▸ Exercise: Each line of the material must be reproduced exactly; pictures stay out.

▸ Input for this task:

※

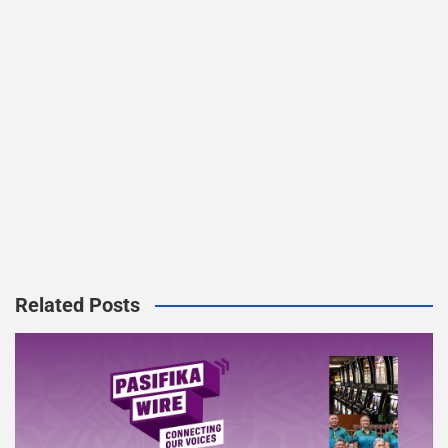
Related Posts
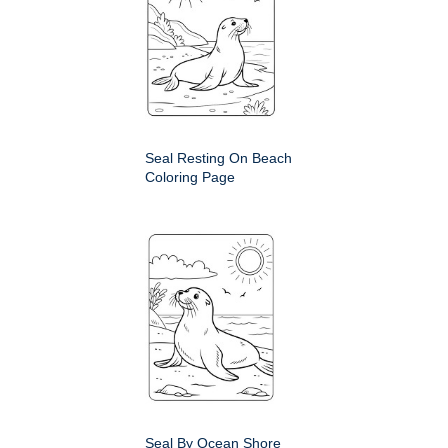
Seal Resting On Beach
Coloring Page
Seal By Ocean Shore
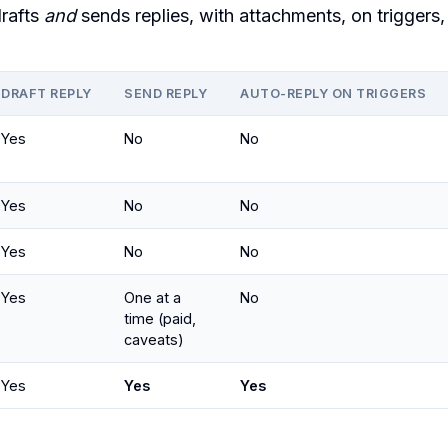
rafts
and
sends replies, with attachments, on triggers,
DRAFT REPLY
SEND REPLY
AUTO-REPLY ON TRIGGERS
Yes
No
No
Yes
No
No
Yes
No
No
Yes
One at a
No
time (paid,
caveats)
Yes
Yes
Yes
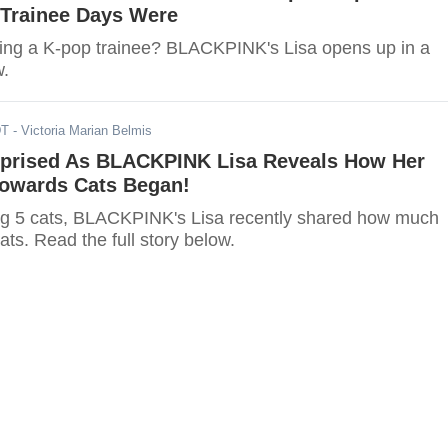
r Trainee Days Were
ing a K-pop trainee? BLACKPINK's Lisa opens up in a
w.
DT
- Victoria Marian Belmis
rprised As BLACKPINK Lisa Reveals How Her
owards Cats Began!
ng 5 cats, BLACKPINK's Lisa recently shared how much
ats. Read the full story below.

※

▸ Written solution:
Related Posts
Seal Resting On Beach
Coloring Page
Seal By Ocean Shore
rafts
and
sends replies, with attachments, on triggers,
DRAFT REPLY
SEND REPLY
AUTO-REPLY ON TRIGGERS
Yes
No
No
Yes
No
No
Yes
No
No
Yes
One at a
No
time (paid,
caveats)
Yes
Yes
Yes
r Trainee Days Were
ing a K-pop trainee? BLACKPINK's Lisa opens up in a
w.
DT
- Victoria Marian Belmis
rprised As BLACKPINK Lisa Reveals How Her
owards Cats Began!
ng 5 cats, BLACKPINK's Lisa recently shared how much
ats. Read the full story below.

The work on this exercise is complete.